◆ Instructions to follow
Return, word for word, every line starting at the line with "Describe the element" and ending at the final line of the entries; skip the pictures.

=== Provided entries ===

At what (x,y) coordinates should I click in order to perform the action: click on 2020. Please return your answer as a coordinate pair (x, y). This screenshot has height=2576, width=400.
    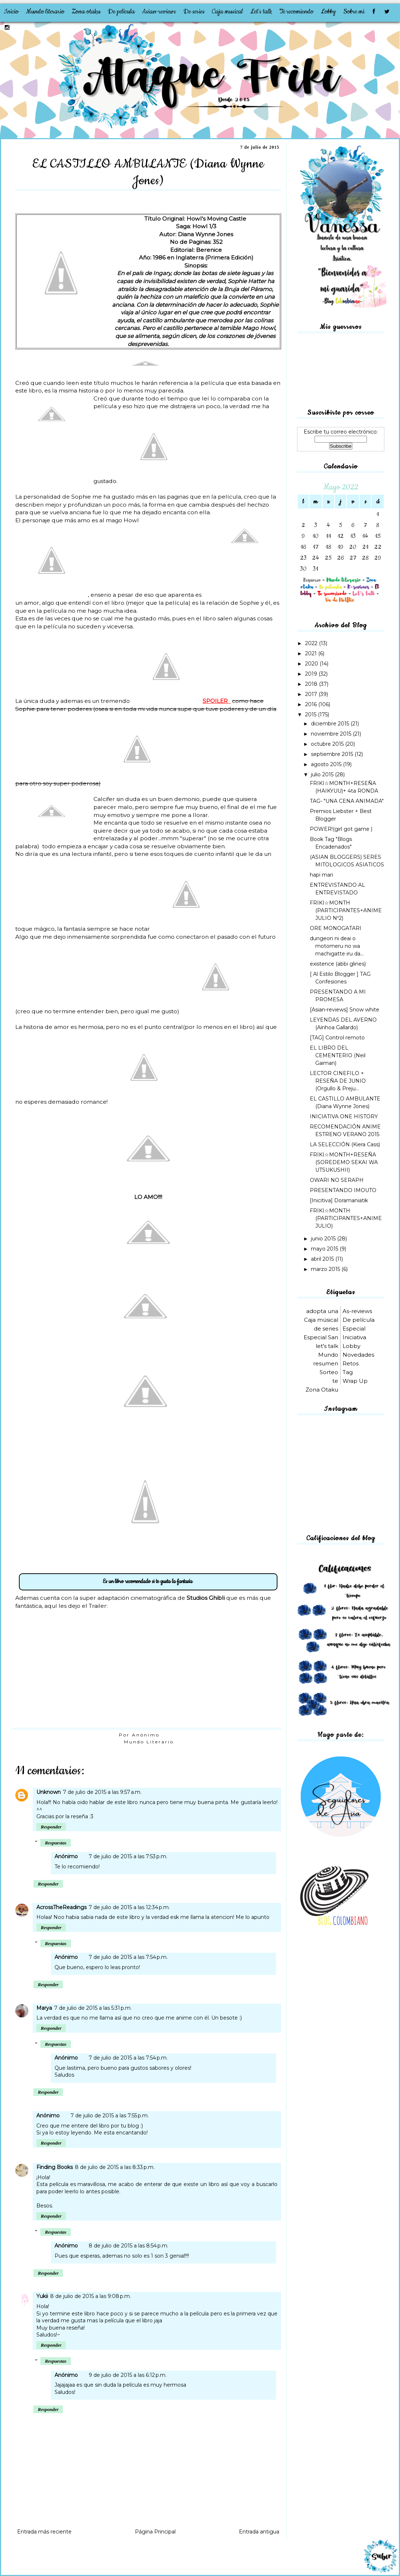
    Looking at the image, I should click on (312, 663).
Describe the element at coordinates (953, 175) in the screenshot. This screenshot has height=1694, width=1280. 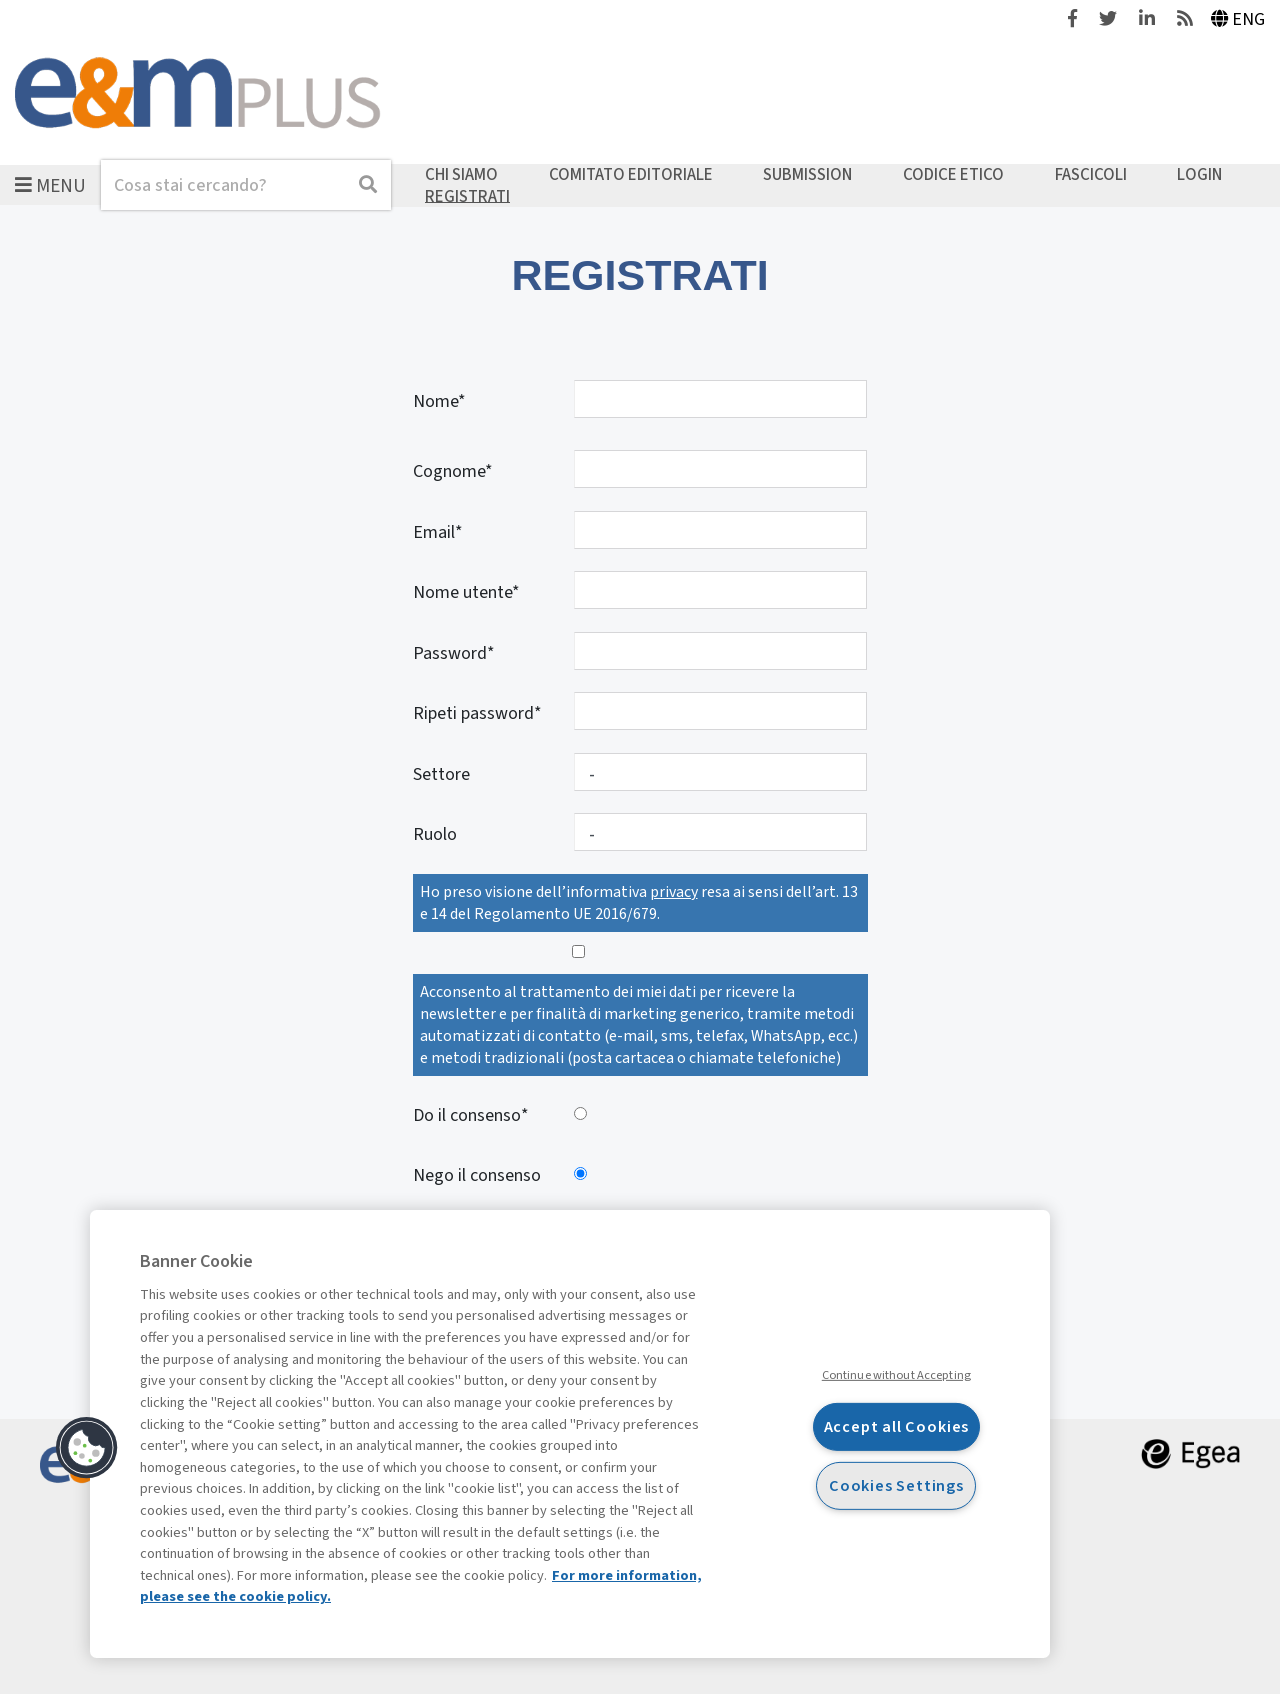
I see `Codice etico` at that location.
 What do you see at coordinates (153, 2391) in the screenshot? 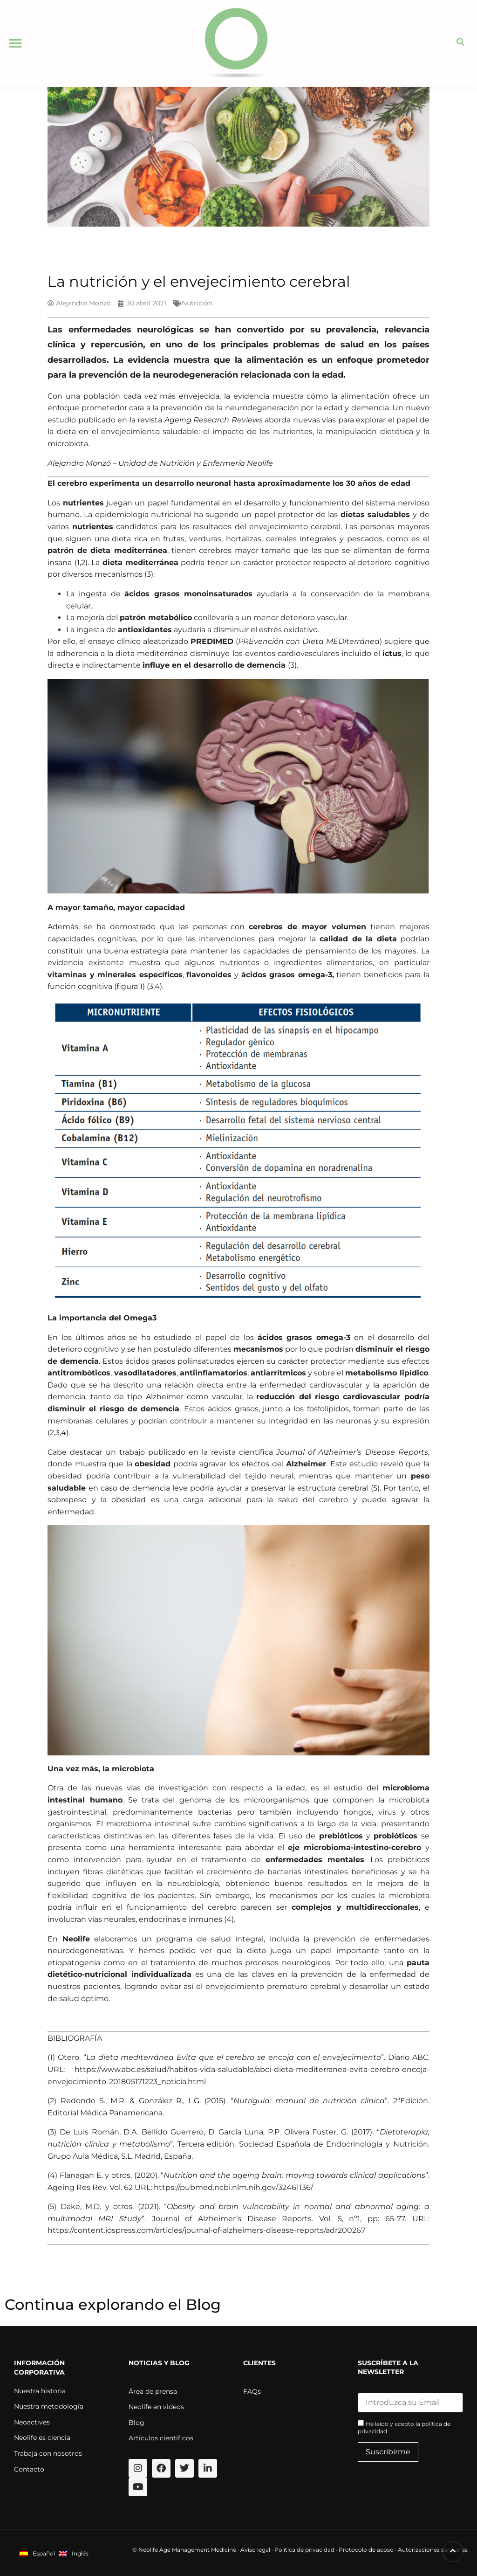
I see `Área de prensa` at bounding box center [153, 2391].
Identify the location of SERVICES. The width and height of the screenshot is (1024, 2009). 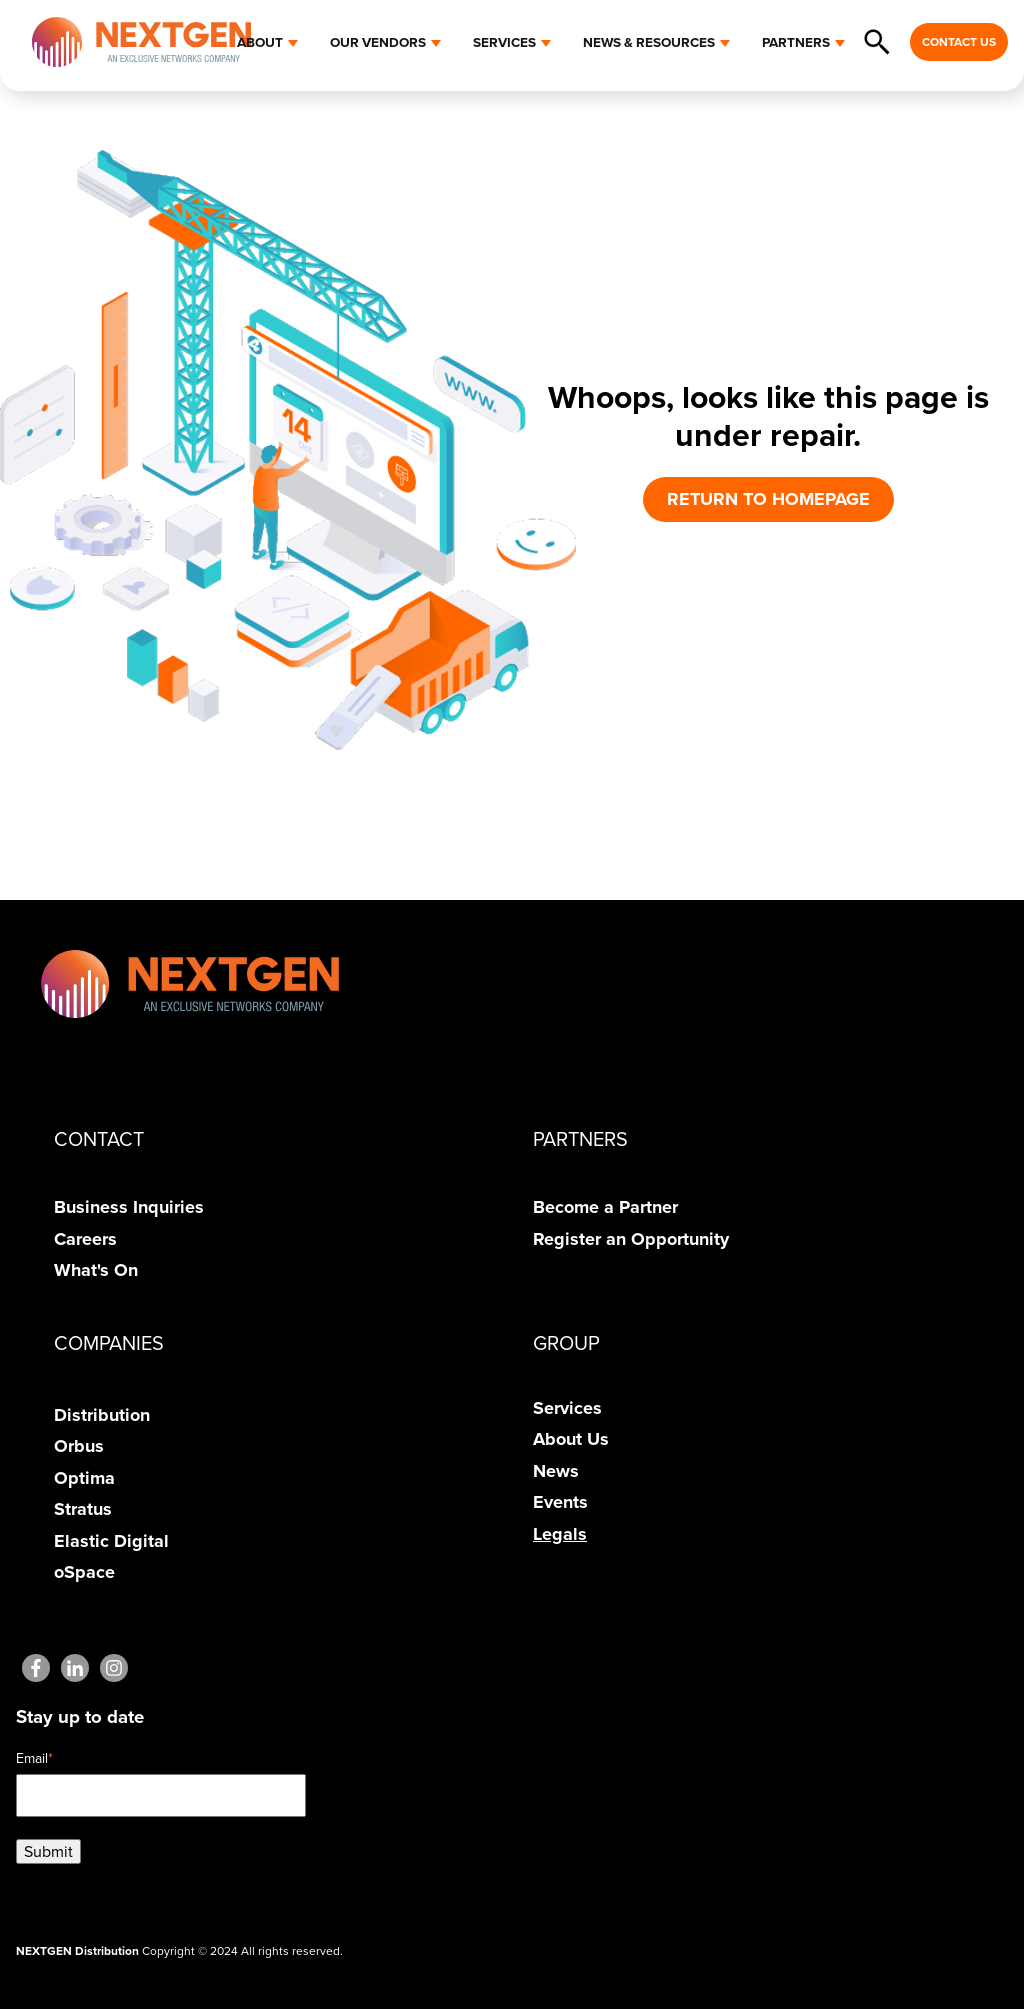
(504, 42).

===

◆ Exercise response
Describe the element at coordinates (953, 175) in the screenshot. This screenshot has height=1694, width=1280. 
I see `Codice etico` at that location.
 What do you see at coordinates (153, 2391) in the screenshot? 
I see `Área de prensa` at bounding box center [153, 2391].
Identify the location of SERVICES. The width and height of the screenshot is (1024, 2009). 
(504, 42).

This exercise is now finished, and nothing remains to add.